C’est cependant par la défense de la nature humaine, faite de l’union de l’âme et du corps, que la théorie du genre peut être véritablement contrée : en effet, cette union de l’âme et du corps, c’est-à-dire à la fois l’unité et le caractère composé de la nature humaine, doit faire apparaître l’absurdité de la distinction faite entre sexe physiologique et identité sexuelle. Face à une théorie qui entend renverser l’ordre du Créateur, Godeleine Lafargue terminait donc sa conférence en appelant les philosophes à renouer avec l’hylémorphisme aristotélicien et les développements que lui a donnés saint Thomas d’Aquin : c’est par la démonstration de l’union de l’âme et du corps, par la reconnaissance de l’existence d’une nature, que peuvent être montrés l’inanité et le caractère antiphilosophique de la théorie du genre.

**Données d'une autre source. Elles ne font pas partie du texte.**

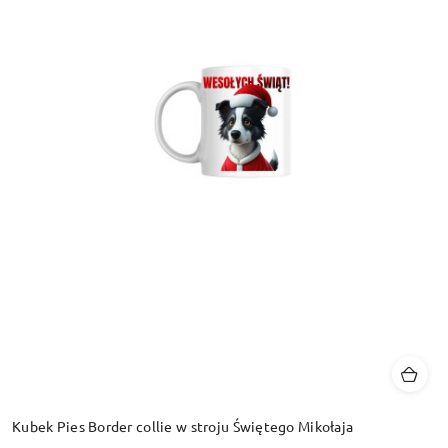
Kubek Pies Border collie w stroju Świętego Mikołaja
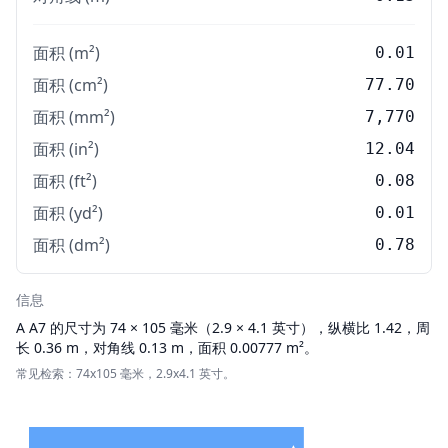
面积 (m²)
0.01
面积 (cm²)
77.70
面积 (mm²)
7,770
面积 (in²)
12.04
面积 (ft²)
0.08
面积 (yd²)
0.01
面积 (dm²)
0.78
信息
A
A7 的尺寸为 74 × 105 毫米（2.9 × 4.1 英寸），纵横比 1.42，周
长 0.36 m，对角线 0.13 m，面积 0.00777 m²。
常见检索：74x105 毫米，2.9x4.1 英寸。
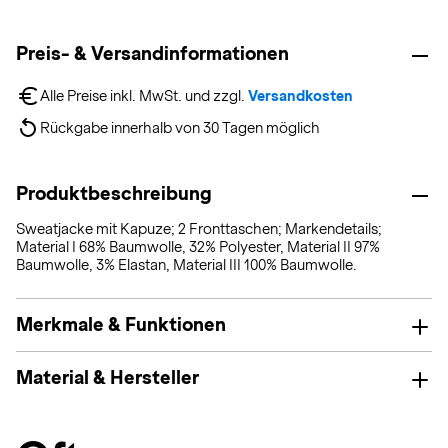
Preis- & Versandinformationen
Alle Preise inkl. MwSt. und zzgl. 
Versandkosten
Rückgabe innerhalb von 30 Tagen möglich
Produktbeschreibung
Sweatjacke mit Kapuze; 2 Fronttaschen; Markendetails;
Material I 68% Baumwolle, 32% Polyester, Material II 97%
Baumwolle, 3% Elastan, Material III 100% Baumwolle.
Merkmale & Funktionen
Material & Hersteller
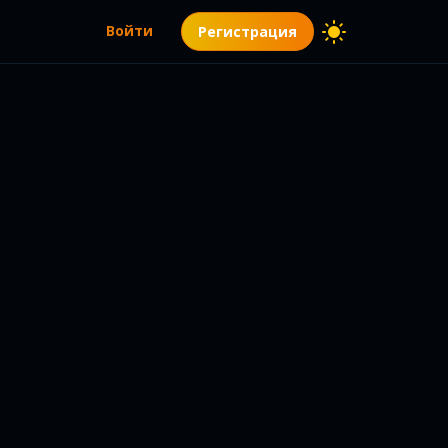
Войти
Регистрация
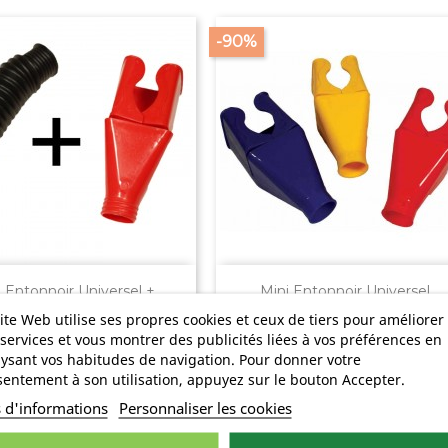
-90%


Aperçu rapide
Aperçu rapide
 Entonnoir Universel +...
Mini Entonnoir Universel
Prix
Prix
Prix
Prix
0,50 €
0,37 €
4,99 €
3,69 €
ite Web utilise ses propres cookies et ceux de tiers pour améliorer
de
de
services et vous montrer des publicités liées à vos préférences en
base
base
ysant vos habitudes de navigation. Pour donner votre
entement à son utilisation, appuyez sur le bouton Accepter.
%
s d'informations
Personnaliser les cookies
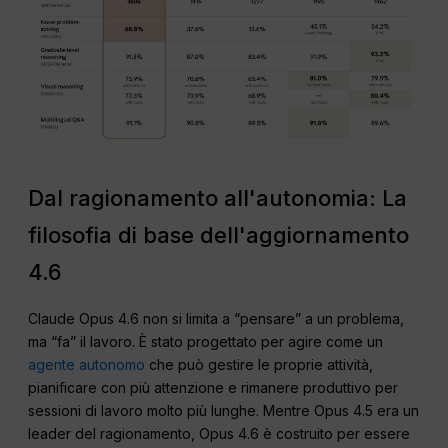
Dal ragionamento all'autonomia: La
filosofia di base dell'aggiornamento
4.6
Claude Opus 4.6 non si limita a “pensare” a un problema,
ma “fa” il lavoro. È stato progettato per agire come un
agente autonomo
che può gestire le proprie attività,
pianificare con più attenzione e rimanere produttivo per
sessioni di lavoro molto più lunghe. Mentre Opus 4.5 era un
leader del ragionamento, Opus 4.6 è costruito per essere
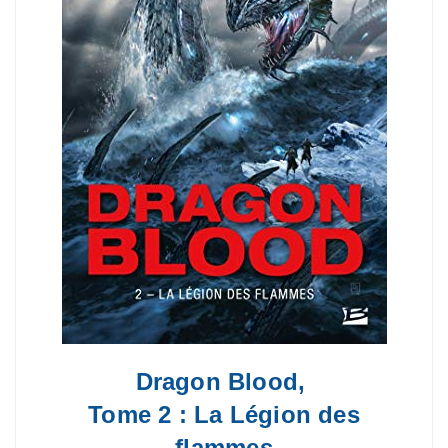
Dragon Blood,
Tome 2 : La Légion des
flammes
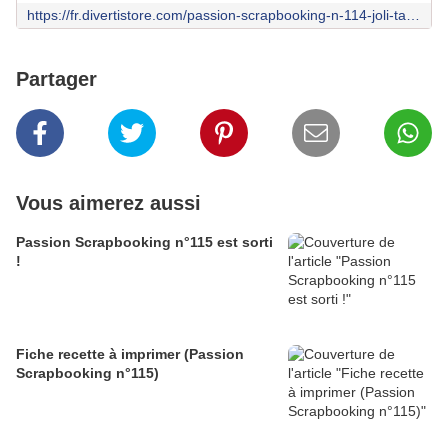
https://fr.divertistore.com/passion-scrapbooking-n-114-joli-tampon-d-inspiration-vegetale.html
Partager
Vous aimerez aussi
Passion Scrapbooking n°115 est sorti
!
Fiche recette à imprimer (Passion
Scrapbooking n°115)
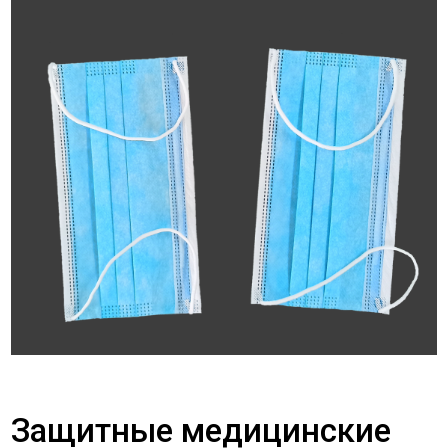
Защитные медицинские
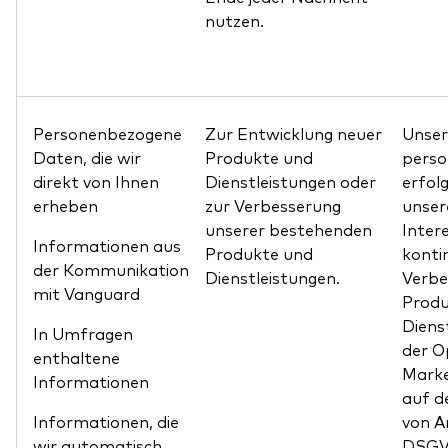
nutzen.
Personenbezogene
Zur Entwicklung neuer
Unser
Daten, die wir
Produkte und
pers
direkt von Ihnen
Dienstleistungen oder
erfol
erheben
zur Verbesserung
unser
unserer bestehenden
Inter
Informationen aus
Produkte und
konti
der Kommunikation
Dienstleistungen.
Verbe
mit Vanguard
Produ
Diens
In Umfragen
der O
enthaltene
Market
Informationen
auf d
Informationen, die
von Ar
wir automatisch
DSGVO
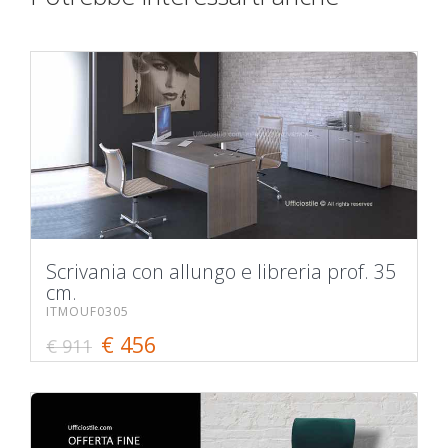
Scrivania con allungo e libreria prof. 35
cm.
ITMOUF0305
€ 456
€ 911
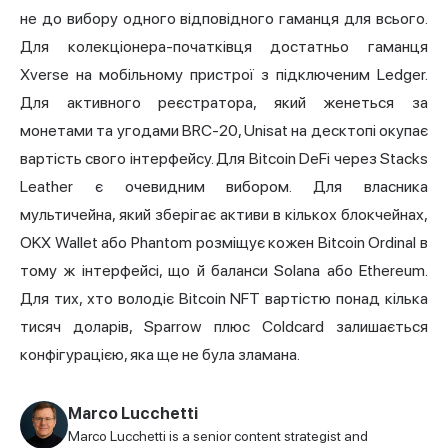
не до вибору одного відповідного гаманця для всього.
Для колекціонера-початківця достатньо гаманця
Xverse на мобільному пристрої з підключеним Ledger.
Для активного реєстратора, який женеться за
монетами та угодами BRC-20, Unisat на десктопі окупає
вартість свого інтерфейсу. Для Bitcoin DeFi через Stacks
Leather є очевидним вибором. Для власника
мультичейна, який зберігає активи в кількох блокчейнах,
OKX Wallet або Phantom розміщує кожен Bitcoin Ordinal в
тому ж інтерфейсі, що й баланси Solana або Ethereum.
Для тих, хто володіє Bitcoin NFT вартістю понад кілька
тисяч доларів, Sparrow плюс Coldcard залишається
конфігурацією, яка ще не була зламана.
Marco Lucchetti
Marco Lucchetti is a senior content strategist and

La conférence valait notamment par son exposé aussi synthétique que précis des origines historiques du genre et de ses développements jusqu’à aujourd’hui, ainsi que par le nombre et la pertinence des exemples illustrant aussi bien la diffusion croissante de l’idéologie du genre que ses conséquences directes sur la vie des individus et de la société. On peut regretter cependant que la seconde partie de la conférence, malgré la force des arguments tirés des données scientifiques comme de la philosophie réaliste d’Aristote et de saint Thomas, n’ait pas engagé une critique des textes eux-mêmes des théoriciens du genre, très peu cités après la première partie, ce qui aurait permis de faire apparaître plus nettement leurs erreurs. Ces défauts, peut-être liés aux contraintes matérielles d’une conférence d’une heure et demie, qui ne permet pas d’examiner ligne à ligne une littérature devenue abondante, n’enlèvent rien cependant à la justesse des constats comme des orientations données par Godeleine Lafargue à l’opposition philosophique à l’idéologie du genre.

Note : Cet article a été rédigé à partir de notes prises durant la conférence donnée par Godeleine Lafargue-Dickès à l’Institut Universitaire St-Pie X le 14 novembre 2011.